Se você ainda está agarrado à caderneta de poupança e fora do Tesouro Direto, confira esse guia com tudo o que você precisa saber. Se você já está dentro e quer saber como declarar seus títulos no Imposto de Renda, te contamos aqui.
No primeiro bimestre já são 110 mil novos entrantes, contra apenas 15.657 em igual período do ano passado. Para dar outro parâmetro, ao longo de todo o segundo semestre de 2018 foram 167 mil, período que já captou um movimento dos grandes bancos e corretoras de zeragem das taxas cobradas para utilização do sistema. No primeiro semestre do ano passado, a número tinha sido de 53,6 mil.

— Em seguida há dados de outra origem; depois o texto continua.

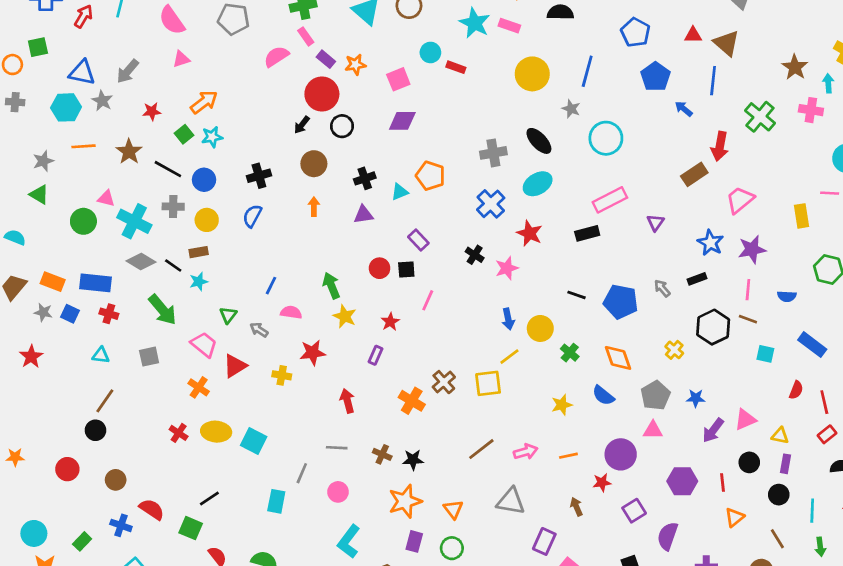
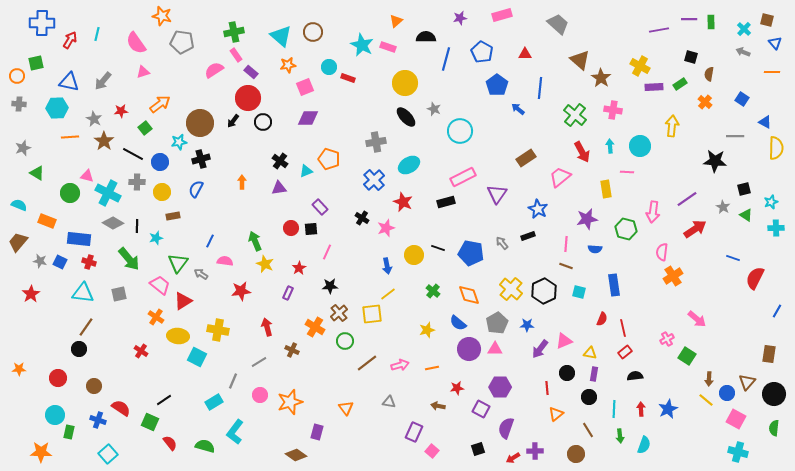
brown triangle: (726, 43) -> (580, 60), moved
orange star: (355, 65) -> (288, 65), moved
blue line: (587, 71) -> (446, 59), moved
cyan arrow: (828, 83) -> (610, 146), moved
gray star: (102, 101) -> (94, 119), moved
cyan star: (212, 137) -> (179, 142), moved
black ellipse: (539, 141) -> (406, 117), moved
red arrow: (720, 146) -> (582, 152), moved, turned -40
gray star: (43, 161) -> (23, 148), moved
brown circle: (314, 164) -> (200, 123), moved, size x1.4
black cross: (365, 178) -> (280, 161), turned -35
purple triangle: (655, 223) -> (497, 194), size x1.5
purple star: (752, 249) -> (587, 219), moved
brown rectangle: (199, 252) -> (173, 216), moved
black line: (173, 265) -> (137, 226), turned 56
orange rectangle: (53, 282) -> (47, 221), moved
green triangle: (228, 315) -> (178, 263), size x1.5
black hexagon: (713, 327) -> (544, 291), moved
yellow circle: (540, 328) -> (414, 255), moved
blue rectangle: (812, 345) -> (614, 285), turned 45
yellow cross: (674, 350) -> (511, 289), size x1.6
cyan triangle: (101, 355) -> (83, 293), size x1.6
yellow cross: (282, 375) -> (218, 330), moved, size x1.5
yellow ellipse: (216, 432) -> (178, 336), moved
gray line: (337, 448) -> (259, 362), turned -35
brown cross: (382, 454) -> (292, 350), moved
purple circle: (621, 454) -> (469, 349), moved
black star: (413, 460) -> (330, 286), moved
purple hexagon: (682, 481) -> (500, 387), moved
cyan rectangle: (276, 501) -> (214, 402), turned 48
orange star: (405, 501) -> (290, 402), moved
gray triangle: (511, 501) -> (389, 402), size x0.6
brown arrow: (576, 507) -> (438, 406), turned -56
purple square: (634, 511) -> (481, 409), turned -30
cyan circle: (34, 533) -> (55, 415), moved
green rectangle: (82, 541) -> (69, 432), turned -32
cyan L-shape: (349, 541) -> (235, 432), moved
green circle: (452, 548) -> (345, 341), moved

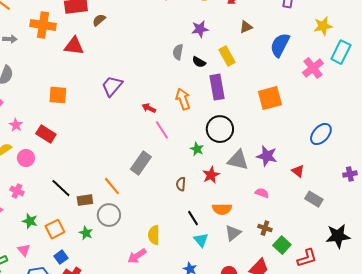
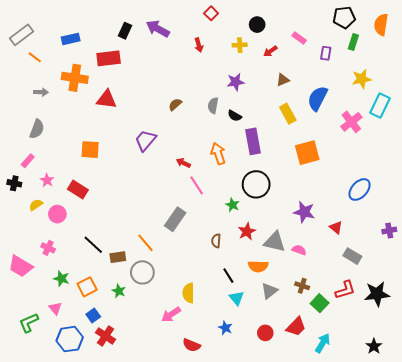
brown semicircle: (99, 20) -> (175, 104), moved
yellow rectangle: (227, 56) -> (288, 114), moved
gray triangle: (238, 160) -> (275, 242), moved
red L-shape: (307, 258) -> (345, 290), moved

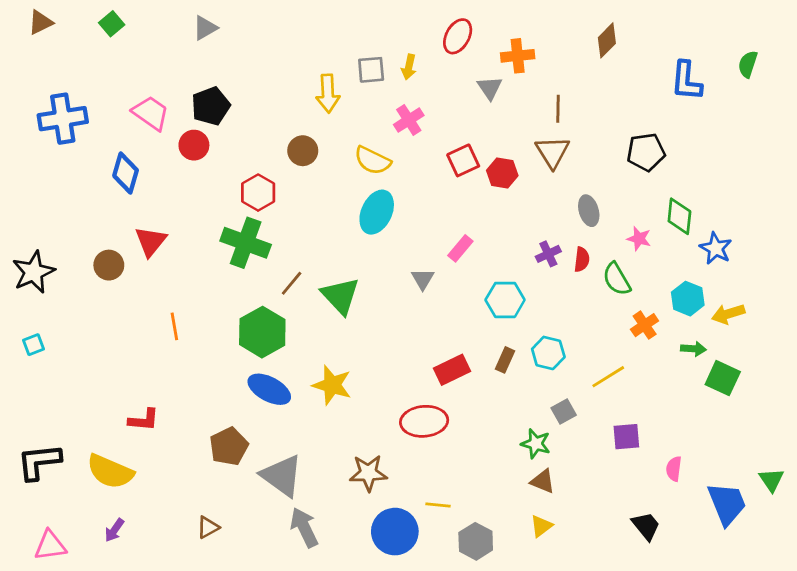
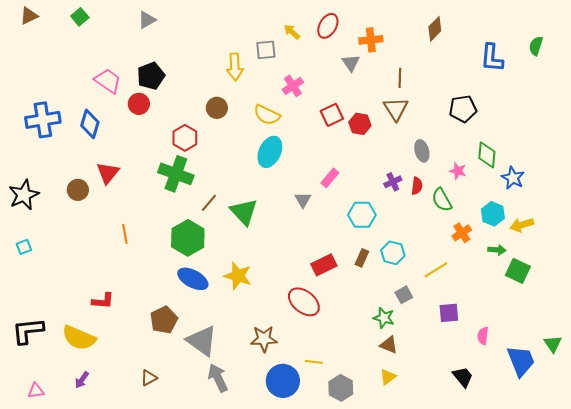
yellow arrow: (409, 67) -> (292, 32), moved, turned 120
blue cross: (63, 119) -> (43, 120), moved
red ellipse: (424, 421) -> (304, 302), turned 44
pink triangle: (50, 545) -> (36, 391), size x0.7

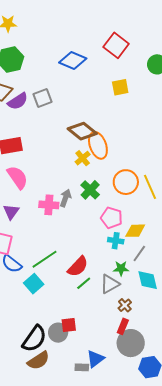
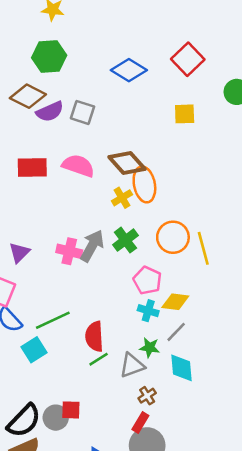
gray square: (43, 98) -> (83, 112), turned 30
pink semicircle: (17, 177) -> (78, 166), moved, turned -45
gray arrow: (65, 198) -> (92, 246), size x1.4
red semicircle: (78, 267) -> (94, 336), turned 125

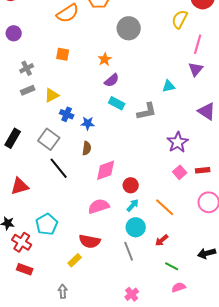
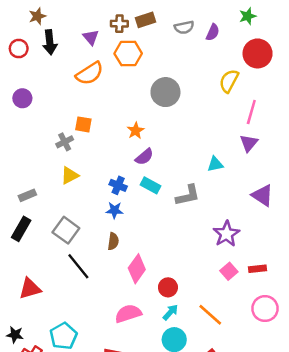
gray cross: (27, 68) -> (65, 142), moved
gray rectangle: (28, 90) -> (27, 195), moved
blue cross: (67, 114) -> (118, 185), moved
pink diamond: (106, 170) -> (137, 269), turned -35

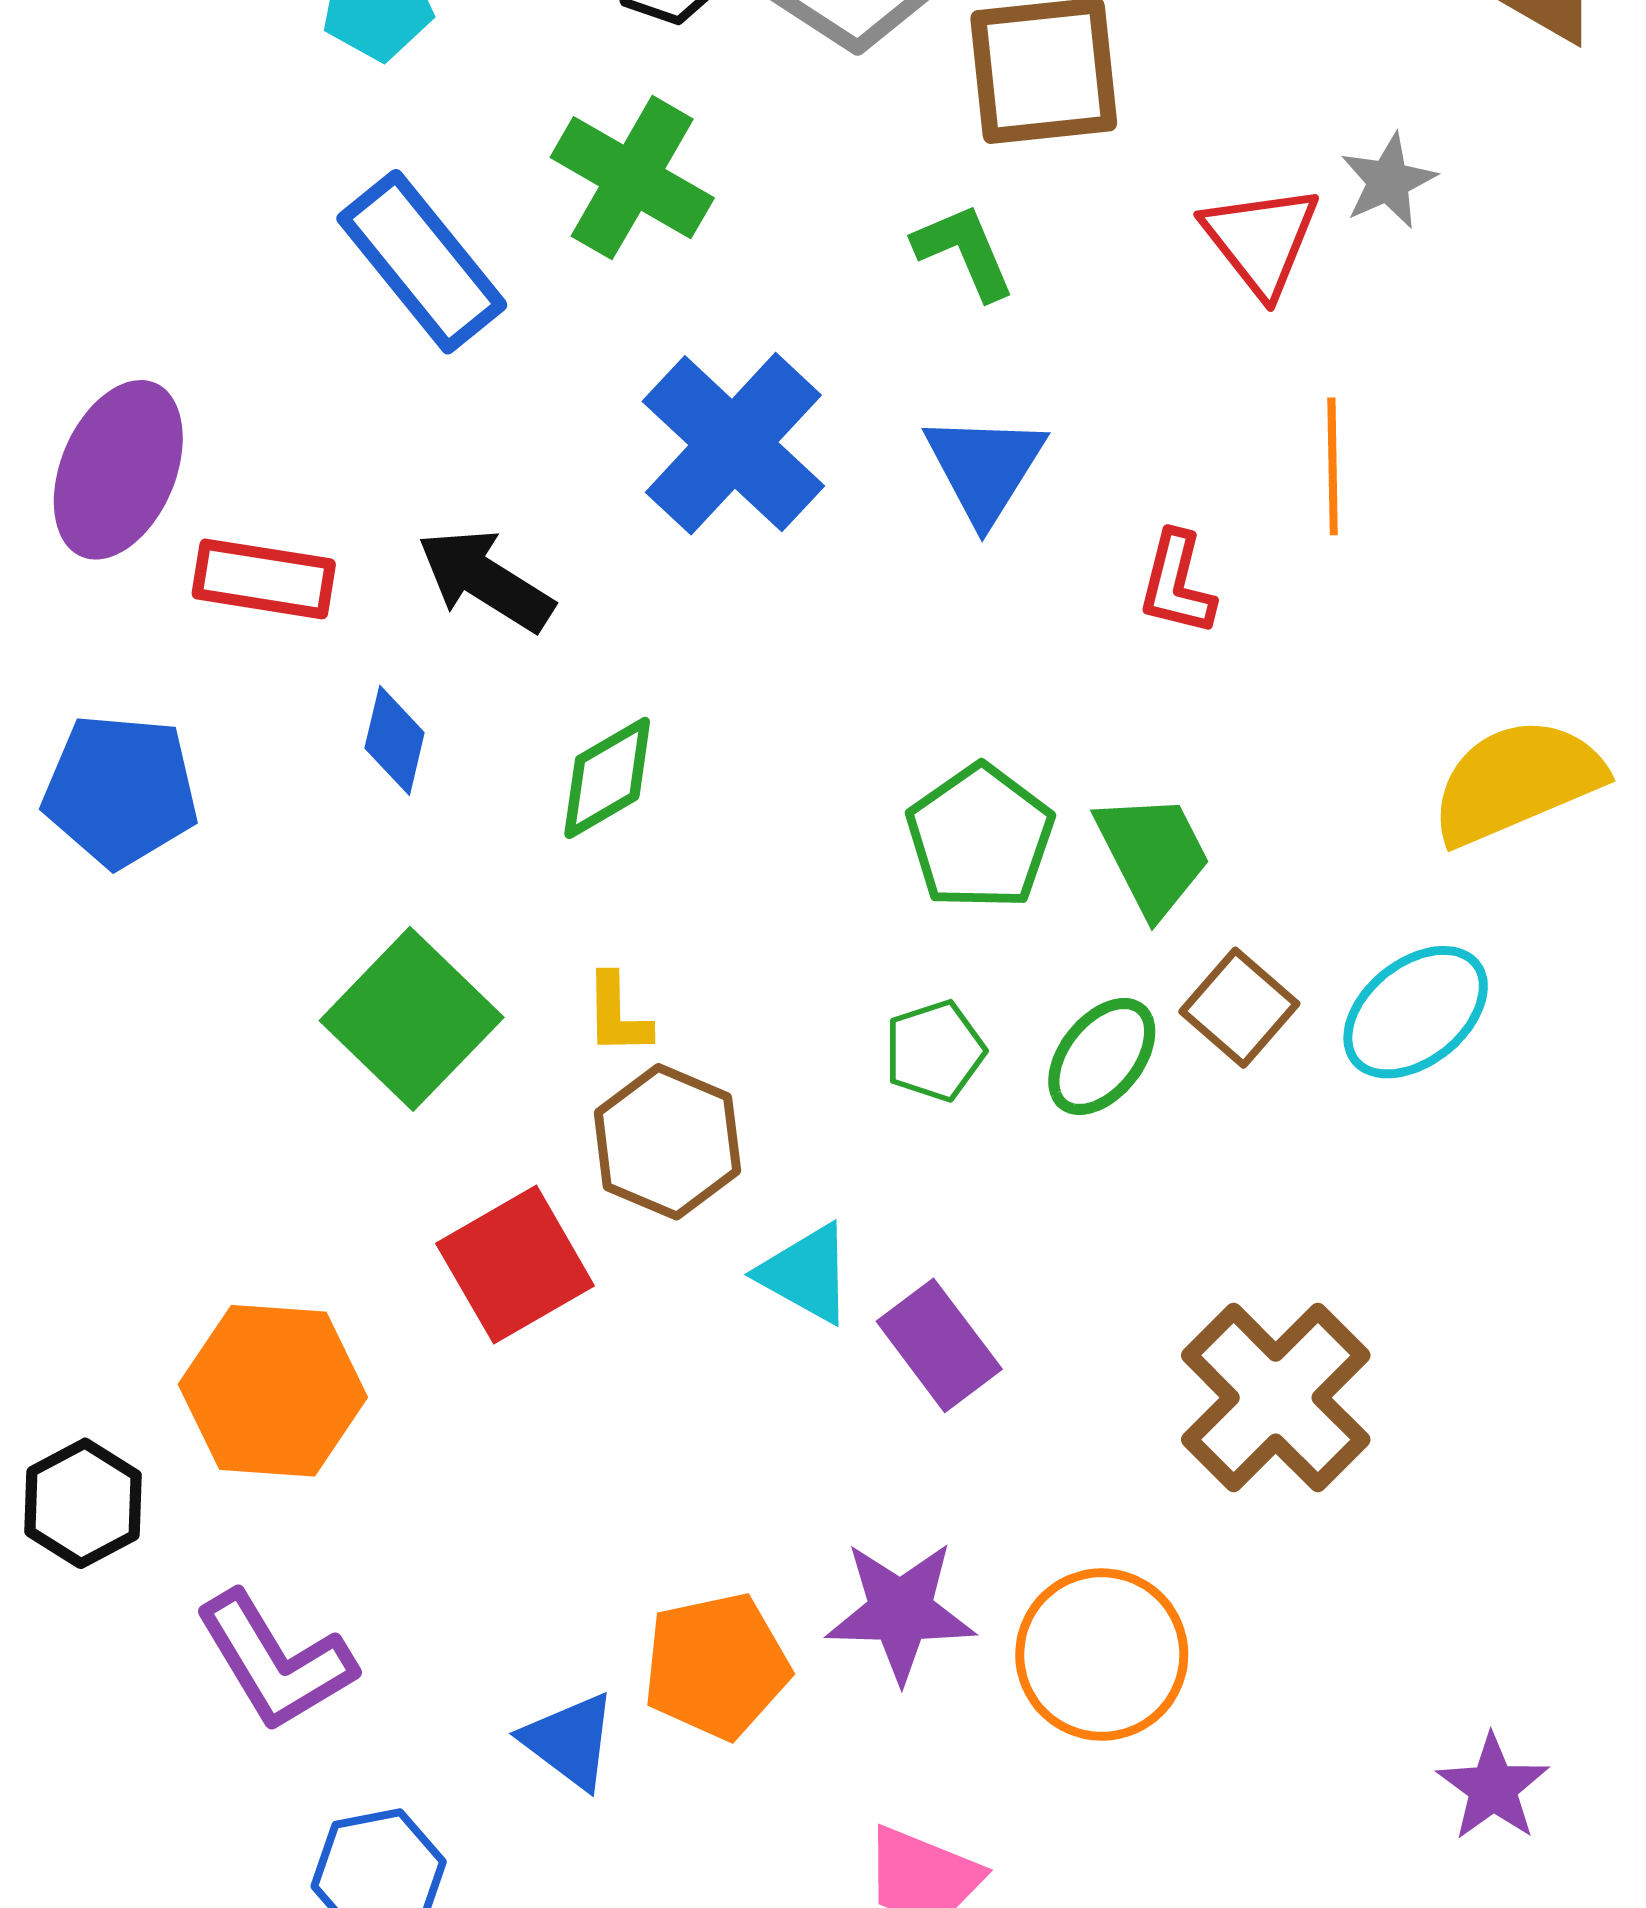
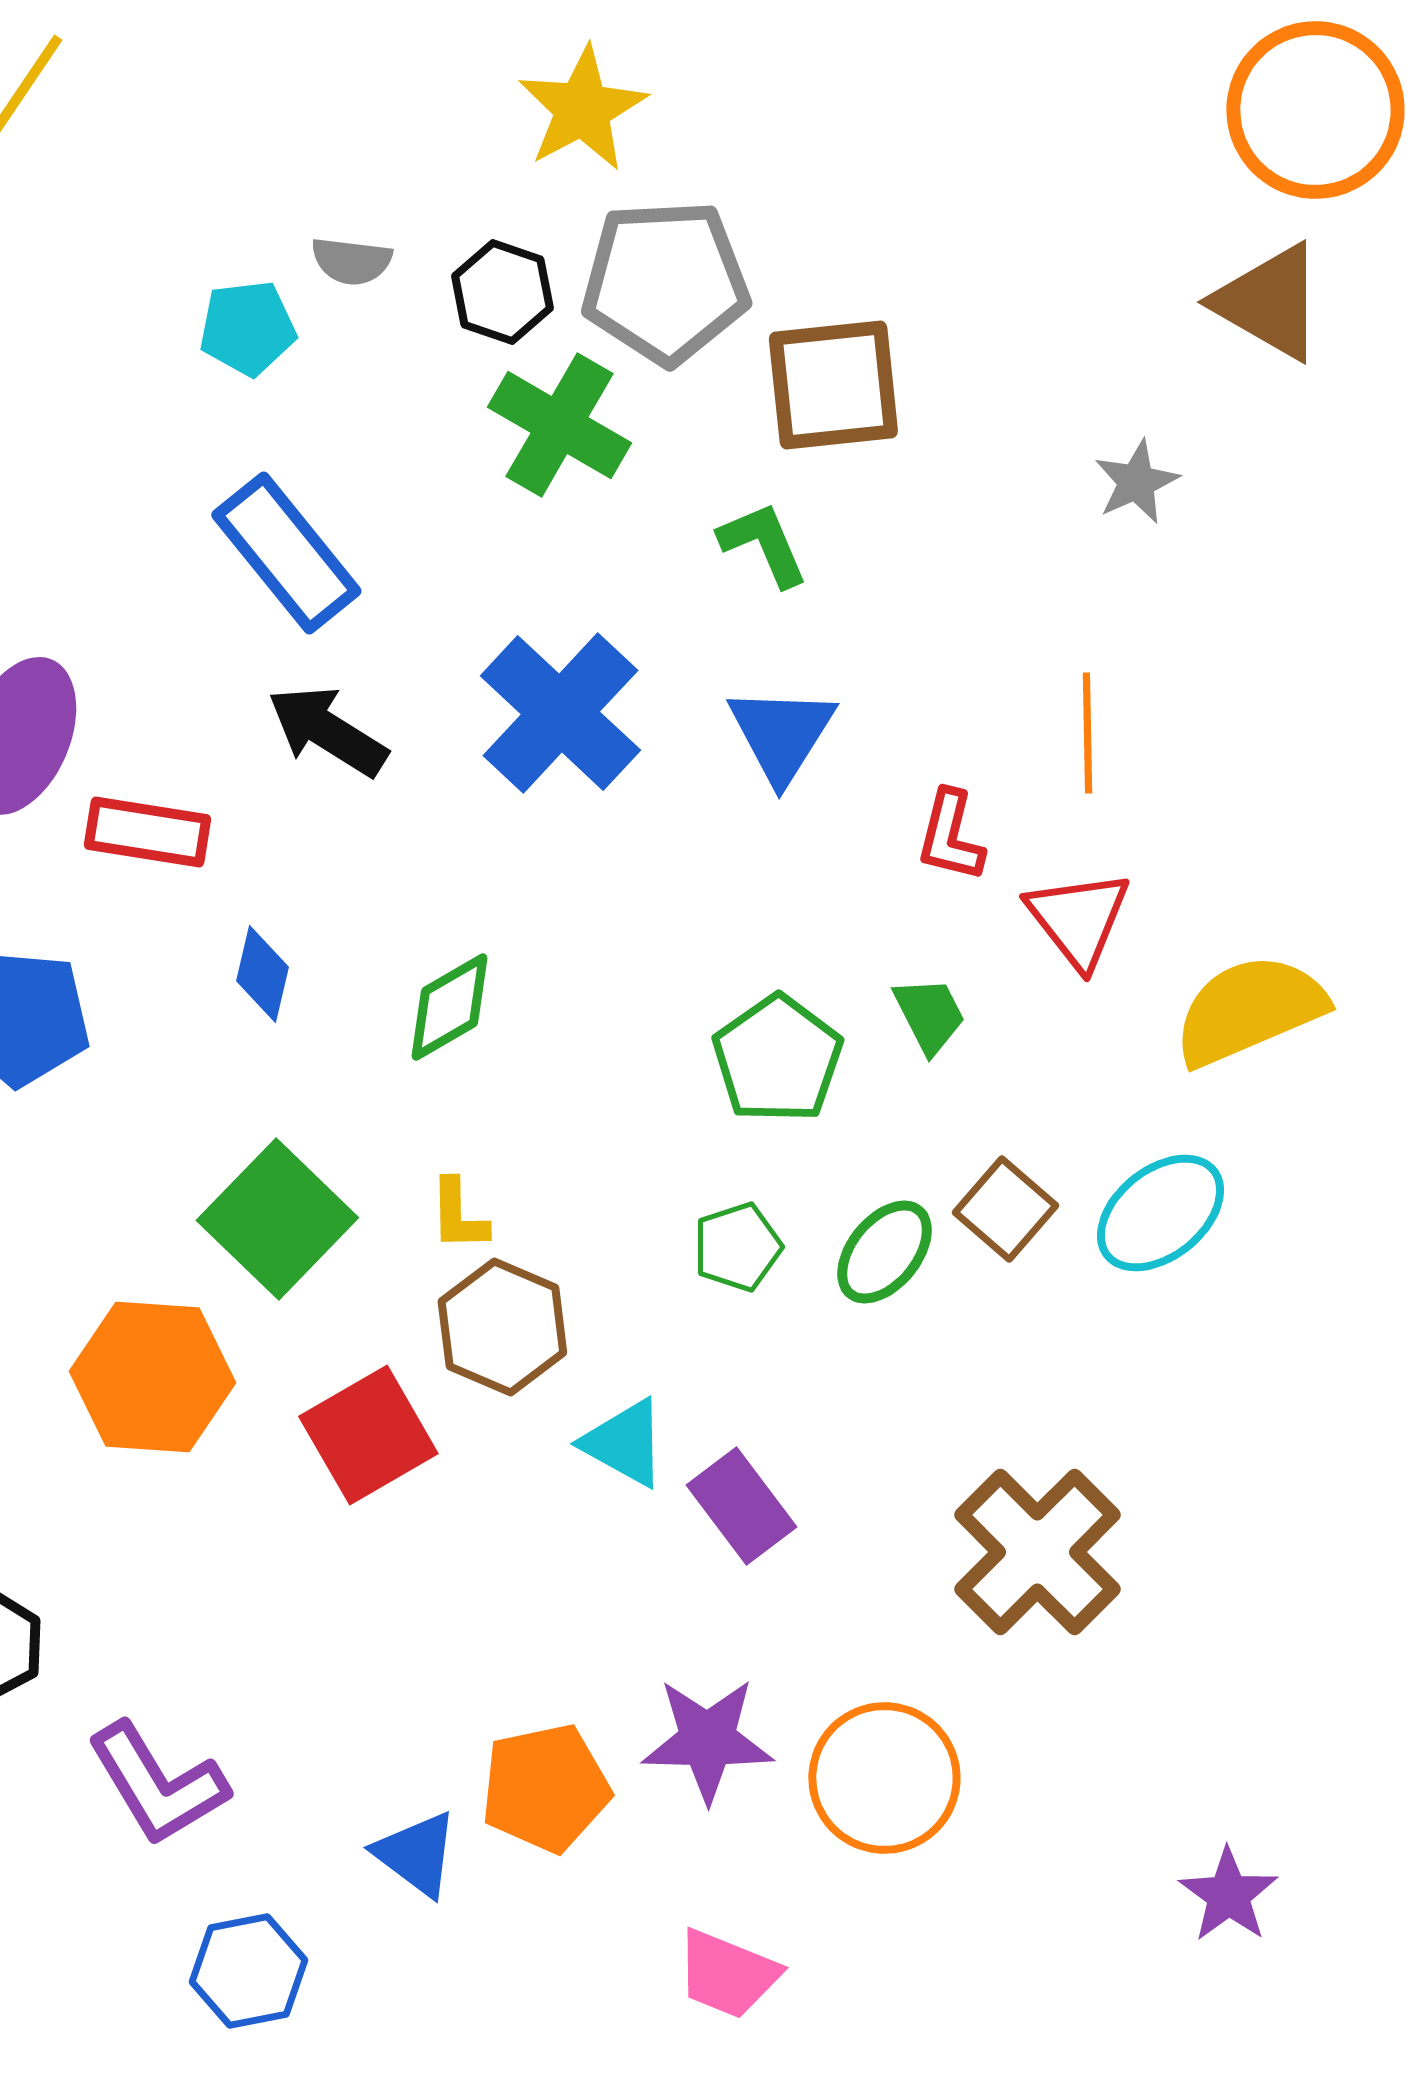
green cross: (632, 178) -> (559, 425), moved
red triangle: (1261, 240) -> (1078, 919), moved
black arrow: (486, 580) -> (327, 731), moved
green trapezoid: (1153, 854) -> (929, 1015), moved, size x0.7
orange hexagon: (273, 1391) -> (152, 1377), moved

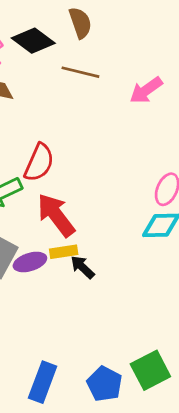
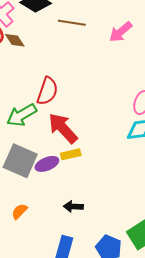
black arrow: (82, 267) -> (73, 207), moved, turned -36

Em janeiro, parte do salto foi atribuído à decisão da B3 de promover uma redução da taxa de custódia no fim de dezembro, de 0,30% para 0,25% ao ano, movimento que parece continuar rendendo frutos. Como já dissemos outras vezes, incentivos importam.
No total, o programa fechou o segundo mês do ano com 3,590 milhões de investidores cadastrados, o que representa aumento de 80,9% nos últimos 12 meses. Já o número de 896 mil investidores ativos, representa um salto de 54% em 12 meses.
Ao longo mês foram realizadas 422.626 operações de venda de títulos a investidores. Segundo o Tesouro, a utilização do programa por pequenos investidores pode ser observada pelo número de vendas até R$ 5 mil, que correspondeu a 85,1% das vendas ocorridas no mês. O valor médio por operação foi de R$ 5.452,24.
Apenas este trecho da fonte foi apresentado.